Intervention de Thierry Foucaud

Réunion du 21 novembre 2014 à 14h30
Loi de finances pour 2015 — Articles additionnels après l'article 2

Photo de Thierry FoucaudThierry Foucaud :

« En proposant, monsieur Foucaud, de ramener de 40 % à 20 % le taux de l’abattement applicable au montant des dividendes perçus soumis à l’impôt sur le revenu, vous abordez encore un vrai sujet.

« Le Conseil des prélèvements obligatoires, auquel vous avez fait référence, justifie cet abattement par le souci d’éviter une double imposition, mais son rapport ne fait état d’aucune corrélation arithmétique entre le taux de cet avantage fiscal et celui de l’impôt sur les sociétés réellement acquitté. »

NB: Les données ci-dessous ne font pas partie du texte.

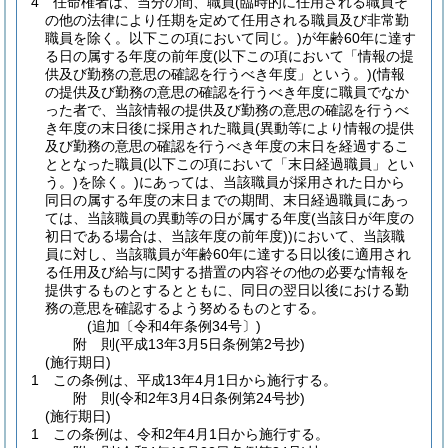
4
任命権者は、当分の間、職員
(臨時的に任用される職員そ
の他の法律により任期を定めて任用される職員及び非常勤
職員を除く。以下この項において同じ。)
が年齢60年に達す
る日の属する年度の前年度
(以下この項において「情報の提
供及び勤務の意思の確認を行うべき年度」という。)
(情報
の提供及び勤務の意思の確認を行うべき年度に職員でなか
った者で、当該情報の提供及び勤務の意思の確認を行うべ
き年度の末日後に採用された職員
(異動等により情報の提供
及び勤務の意思の確認を行うべき年度の末日を経過するこ
ととなった職員
(以下この項において「末日経過職員」とい
う。)
を除く。)
にあっては、当該職員が採用された日から
同日の属する年度の末日までの期間、末日経過職員にあっ
ては、当該職員の異動等の日が属する年度
(当該日が年度の
初日である場合は、当該年度の前年度)
)
において、当該職
員に対し、当該職員が年齢60年に達する日以後に適用され
る任用及び給与に関する措置の内容その他の必要な情報を
提供するものとするとともに、同日の翌日以後における勤
務の意思を確認するよう努めるものとする。
(追加〔令和4年条例34号〕)
附
則
(平成13年3月5日
条例第2号
抄)
(施行期日)
1
この条例は、平成13年4月1日から施行する。
附
則
(令和2年3月4日
条例第24号抄)
(施行期日)
1
この条例は、令和2年4月1日から施行する。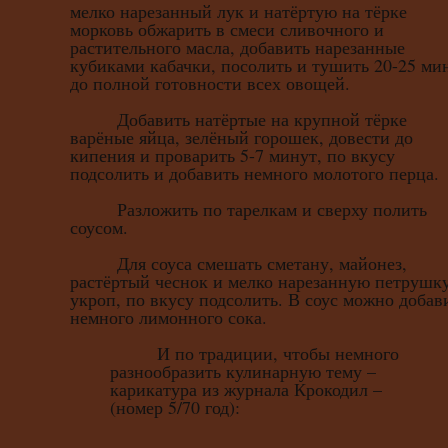
мелко нарезанный лук и натёртую на тёрке
морковь обжарить в смеси сливочного и
растительного масла, добавить нарезанные
кубиками кабачки, посолить и тушить 20-25 ми
до полной готовности всех овощей.
Добавить натёртые на крупной тёрке
варёные яйца, зелёный горошек, довести до
кипения и проварить 5-7 минут, по вкусу
подсолить и добавить немного молотого перца.
Разложить по тарелкам и сверху полить
соусом.
Для соуса смешать сметану, майонез,
растёртый чеснок и мелко нарезанную петрушк
укроп, по вкусу подсолить. В соус можно добав
немного лимонного сока.
И по традиции, чтобы немного
разнообразить кулинарную тему –
карикатура из журнала Крокодил –
(номер 5/70 год):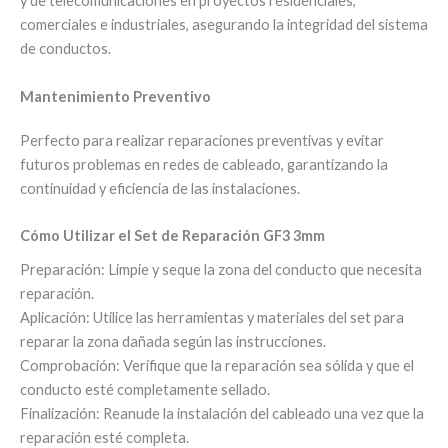
y de telecomunicaciones en proyectos residenciales,
comerciales e industriales, asegurando la integridad del sistema
de conductos.
Mantenimiento Preventivo
Perfecto para realizar reparaciones preventivas y evitar
futuros problemas en redes de cableado, garantizando la
continuidad y eficiencia de las instalaciones.
Cómo Utilizar el Set de Reparación GF3 3mm
Preparación: Limpie y seque la zona del conducto que necesita
reparación.
Aplicación: Utilice las herramientas y materiales del set para
reparar la zona dañada según las instrucciones.
Comprobación: Verifique que la reparación sea sólida y que el
conducto esté completamente sellado.
Finalización: Reanude la instalación del cableado una vez que la
reparación esté completa.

C’est en ces termes que, voilà environ trois ans, durant l’automne précédant la victoire de François Hollande à l’élection présidentielle et à la suite du changement de majorité au Sénat de septembre 2011, Nicole Bricq, alors rapporteur général du budget, avait commenté en séance publique la proposition que nous présentons de nouveau aujourd’hui et qui n’a rien perdu de sa pertinence. Le même jour, d’ailleurs, notre collègue François Marc, s’exprimant au nom du groupe socialiste, dont la composition était alors largement la même qu’aujourd’hui, avait tenu les propos suivants : « Nous voterons cet amendement, qui va dans le bon sens. Il conviendrait de le faire vivre jusqu’à la réunion de la commission mixte paritaire. Le taux proposé pour l’abattement pourra alors être ajusté le cas échéant. »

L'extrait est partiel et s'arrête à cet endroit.